GSoC-2020-mlpack

Contains weekly updates for my proposal on Implementing RL methods in mlpack.

Week 6 and 7

29th June - 12th July , 2020. Due to end semester examinations, I had to take a week (22nd to 28th June) off.

Important changes:

We all know that the action space for an environment can either be continuous or discrete in gym-based environments. Initially, Action for each discrete environment was stored as a struct, containing an enum representing the action. On the other hand, continuous environments was stored as a double array, again inside a struct. Some classes like the Random and Prioritized replay, which should work for both continuous and discrete, should be reusable. And, since State was also being used as a class, so to maintain consistency, I made Action as a class as well. This required some ‘backward incompatible’ changes, addressed in some parts of q_learning and rl_components tests.
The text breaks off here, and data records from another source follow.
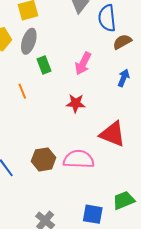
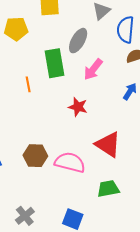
gray ellipse: (29, 41) -> (78, 41), moved
green rectangle: (44, 65) -> (54, 63), size x1.6
green trapezoid: (124, 200) -> (108, 189), moved

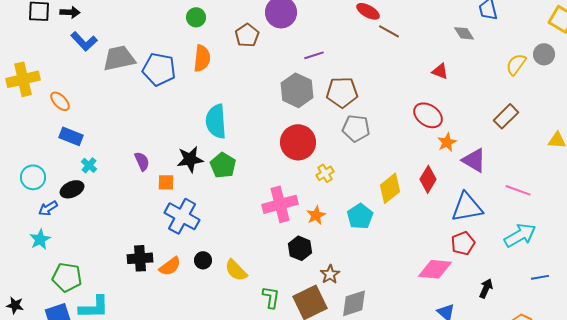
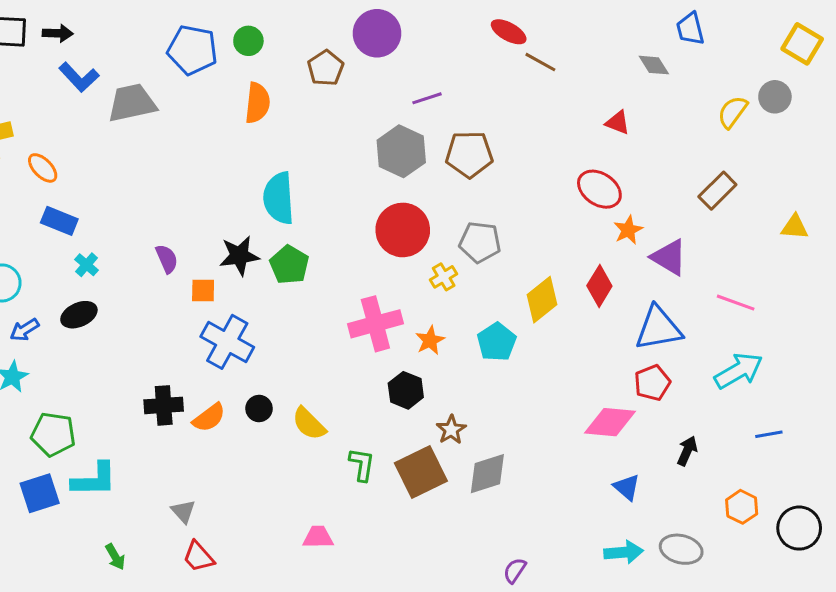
blue pentagon: (159, 69) -> (192, 50), moved
gray pentagon: (356, 128) -> (480, 242), moved
black ellipse: (72, 189) -> (79, 315), moved

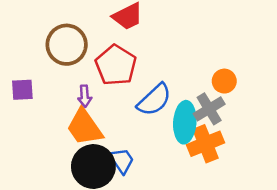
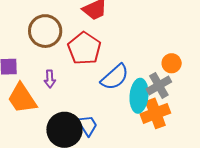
purple arrow: (85, 96) -> (50, 79), moved
orange trapezoid: (85, 127) -> (22, 98), moved

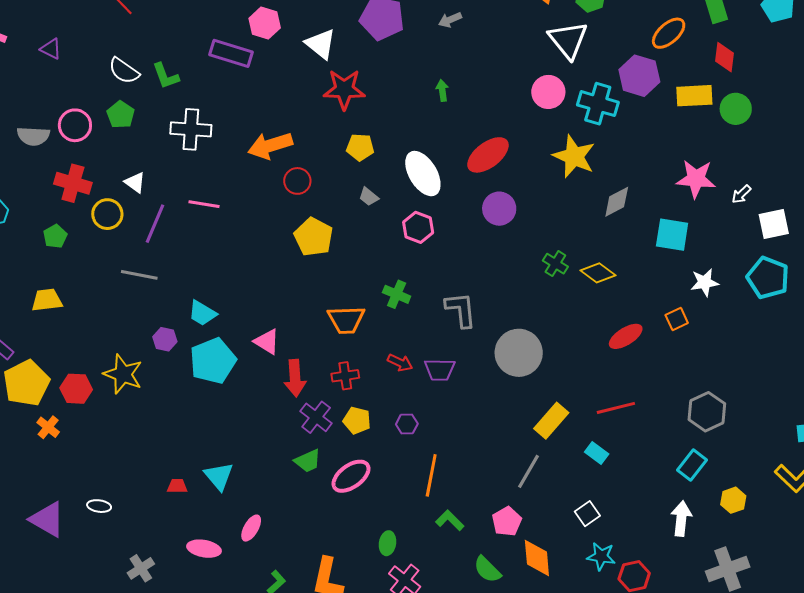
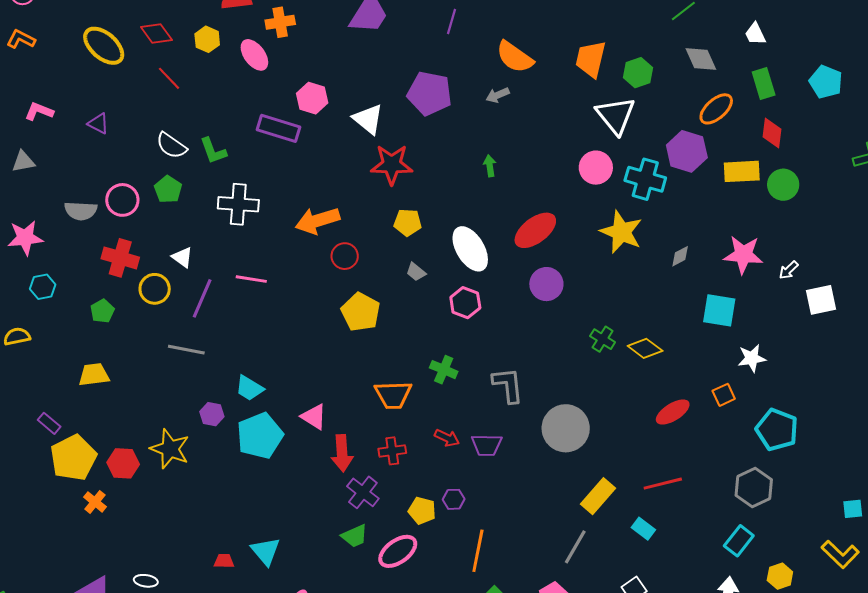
gray diamond: (617, 202) -> (680, 256), moved, size x0.7
cyan pentagon: (768, 278) -> (777, 430), moved
yellow pentagon: (357, 420) -> (422, 511), moved

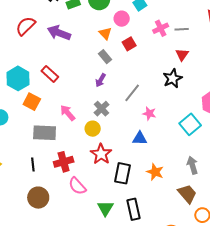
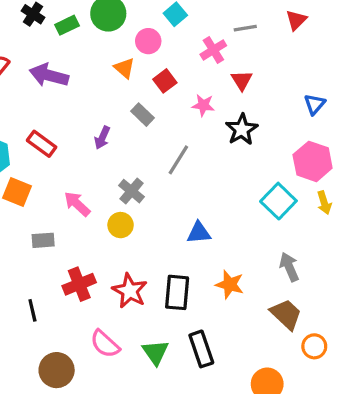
gray line: (182, 29) -> (245, 28), moved
red triangle: (182, 55) -> (242, 80), moved
gray rectangle: (105, 57) -> (142, 115), moved
purple arrow: (101, 80) -> (102, 138), moved
pink star: (149, 114) -> (203, 105), moved
gray rectangle: (45, 133) -> (43, 240), size x0.6
red star: (101, 154) -> (130, 291), moved
black line: (33, 164) -> (32, 310), moved
pink semicircle: (77, 186) -> (105, 344), moved
brown circle: (38, 198) -> (57, 370), moved

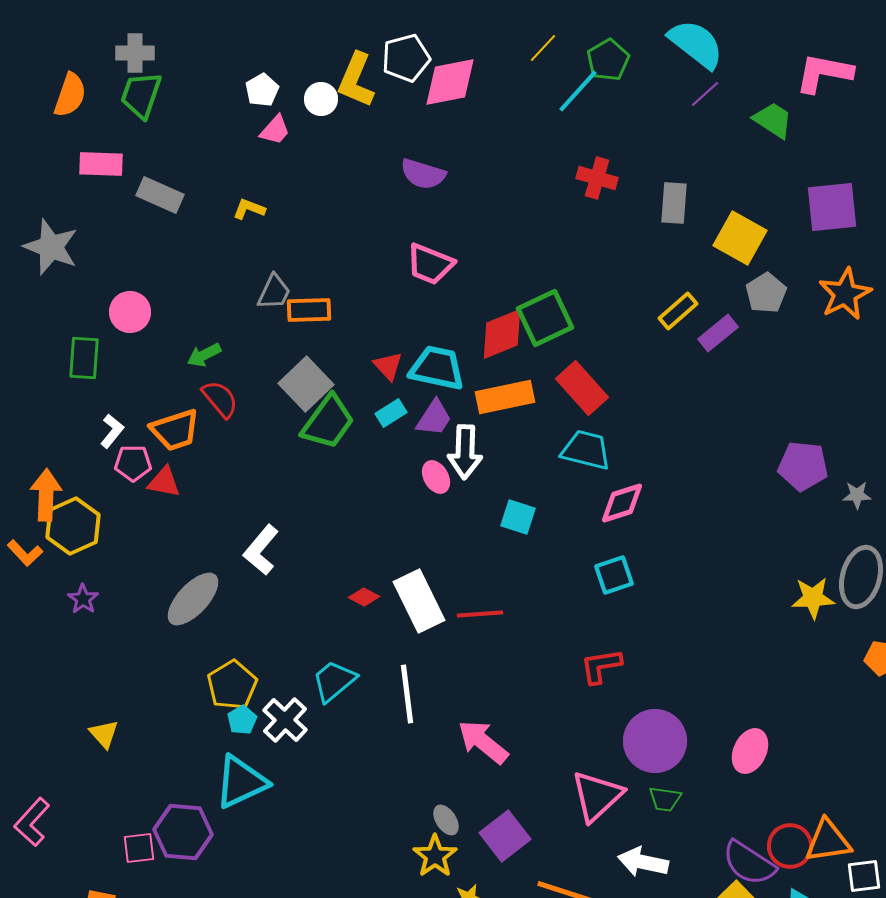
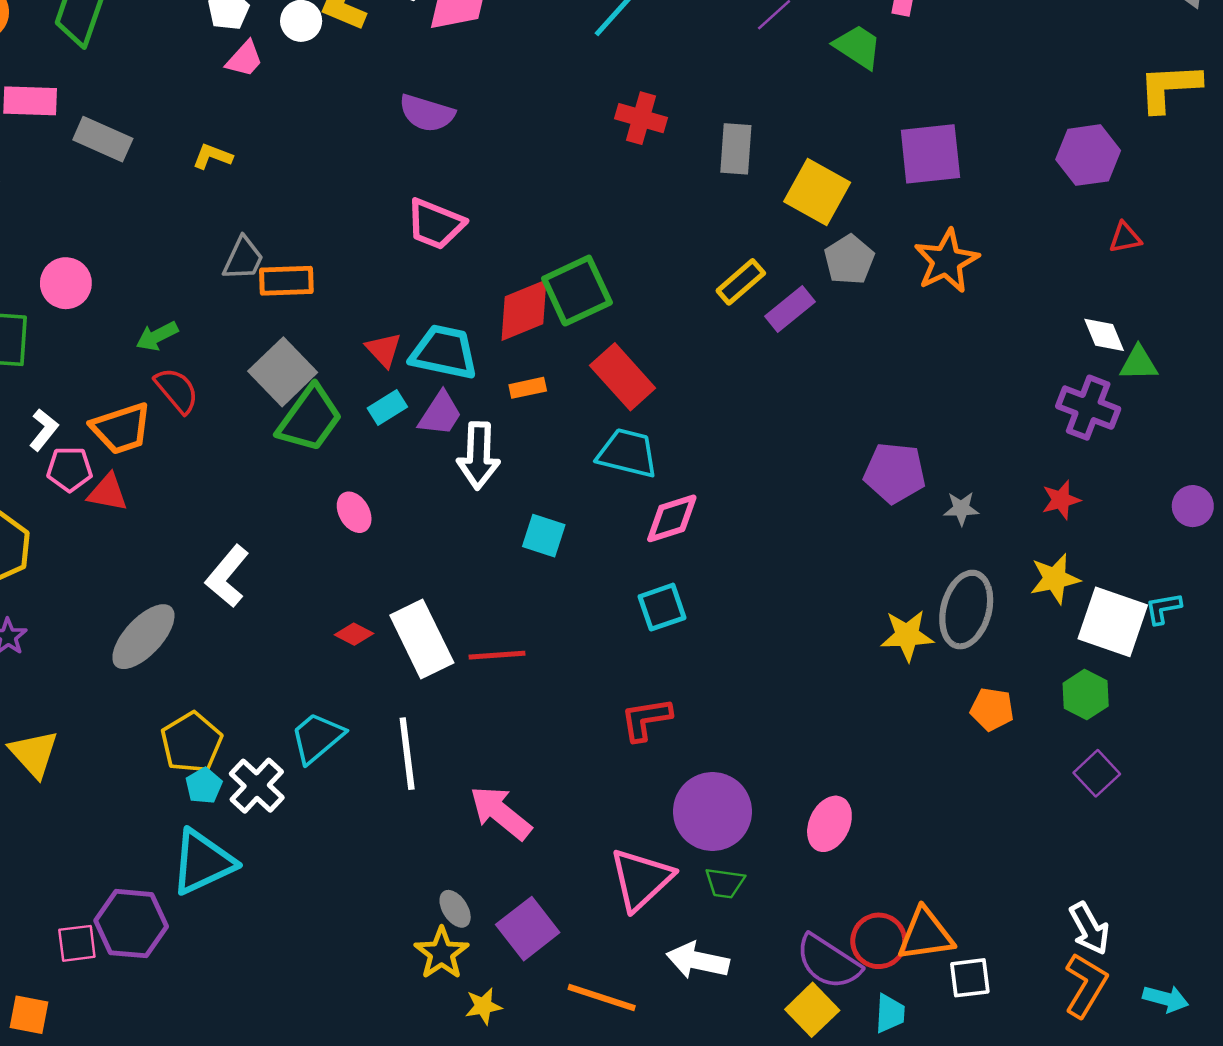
orange rectangle: (505, 397) -> (528, 388), size x0.5
pink ellipse: (436, 477) -> (354, 512), moved
yellow triangle: (104, 734) -> (34, 754), moved, size x1.4

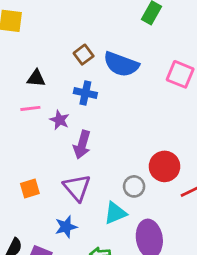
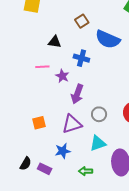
brown square: (84, 55) -> (82, 21), moved
black triangle: (36, 78) -> (55, 42), moved
gray circle: (134, 186) -> (99, 114), moved
purple triangle: (77, 188) -> (72, 124), turned 50

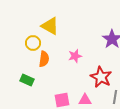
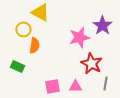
pink star: (75, 56) -> (79, 37), moved, size x1.5

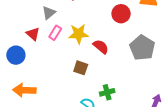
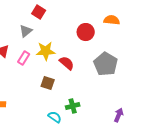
gray triangle: (49, 13) -> (26, 31), moved
pink rectangle: (55, 33) -> (24, 58), moved

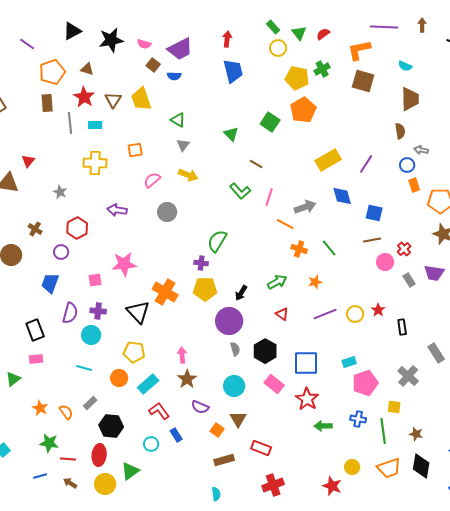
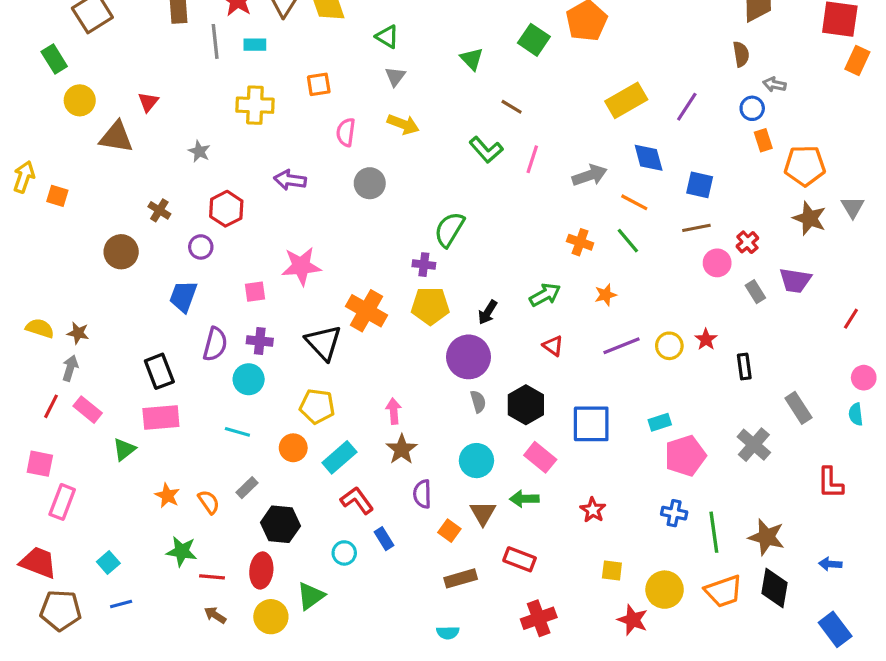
pink semicircle: (152, 180) -> (346, 132), turned -42
orange line: (285, 224) -> (634, 202), moved
pink rectangle: (36, 359) -> (161, 417), size x1.6
red star: (307, 399) -> (593, 510), moved, size x0.7
purple semicircle: (200, 407) -> (422, 494), turned 66
yellow square: (394, 407) -> (612, 570), moved
green arrow: (323, 426) -> (524, 499), moved
brown star: (416, 434) -> (767, 537), size x1.6
yellow circle: (352, 467) -> (665, 590), size x1.5
blue line: (40, 476) -> (121, 604), moved
cyan semicircle: (216, 494) -> (448, 633), turned 96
I also create a ‘dummy’ environment so that we can use lab.mlpack.org to train as well as test the agent using simulation, directly from gym, in the form of gym_tcp_api. Initially we had to train an agent on mlpack’s implementation of environments, then to show the rendering of the agent solving the environment, we used gym_tcp_api; here’s the link. This meant that for each env we wanted to test on, it had to be implemented in mlpack’s list of environment implementations, so that we could train the agent on it. But now, with the dummy environment, one can specify the dimensions of the state and action spaces as static members of the DiscreteActionEnv aka ‘dummy’ class, and with that, be able to use all environments of gym_tcp_api. So the mlpack’s implementations would only be used as tests for the algorithms.

Work done:

Started the first week by adding Soft Actor-Critic, starting with its definition. Also added implementations of constructor and episode functions. This took some time.
Added Step function for SAC in mlpack.
Added support for continuous action space in replay methods.
Started adding gym_tcp_api by making sort of a “dummy” environment, which just stores the type of state and action for discrete environments. With the SAC implementation complete, I plan on adding the ‘dummy’ env support for continuous actions as well.
Trained an agent completely using gym_tcp_api, i.e. without using mlpack’s env implementation. Although it was a bit slow to train from the simulator(gym_tcp_api), but at the end, the agent was able to balance the pole! (tested only on CartPole for now)
made corresponding changes in async learning test, for changes made in action of each env.
Added simple feedforward test for SAC, and added update mechanism for critic networks.
Changed sampled rewards and terminal to be saved as row vectors instead of column, to avoid confusions and make one line computations like nextQ = sampledRewards + config.Discount() * (1 - isTerminal) % arma::min(Q1, Q2); possible.

Problems faced:

Figuring out a common way of dealing with discrete and continuous action spaces, while also making the DiscreteActionEnv and other envs compatible simultaneoudsly for q_learning, was a bit challenging.

Lastly:

After a tiring week of writing assignments, I finally watched ‘Dark’, after being suggested by so many people! Just after watching season 1, I knew what I had to gift myself on my birthday. So, I quickly got hold of season 2 and 3, stored them on my external hard-drive and told my sister to hide it away, only to give it in November. And by that time, I’m hoping to learn (or atleast make proper sense of) german, as the english dubbing of Dark is not that great :/

If u still didn’t get the hint, I strongly suggest u to watch Dark! It was so intriguing, I was forced to learn a new language to take the full essence of it!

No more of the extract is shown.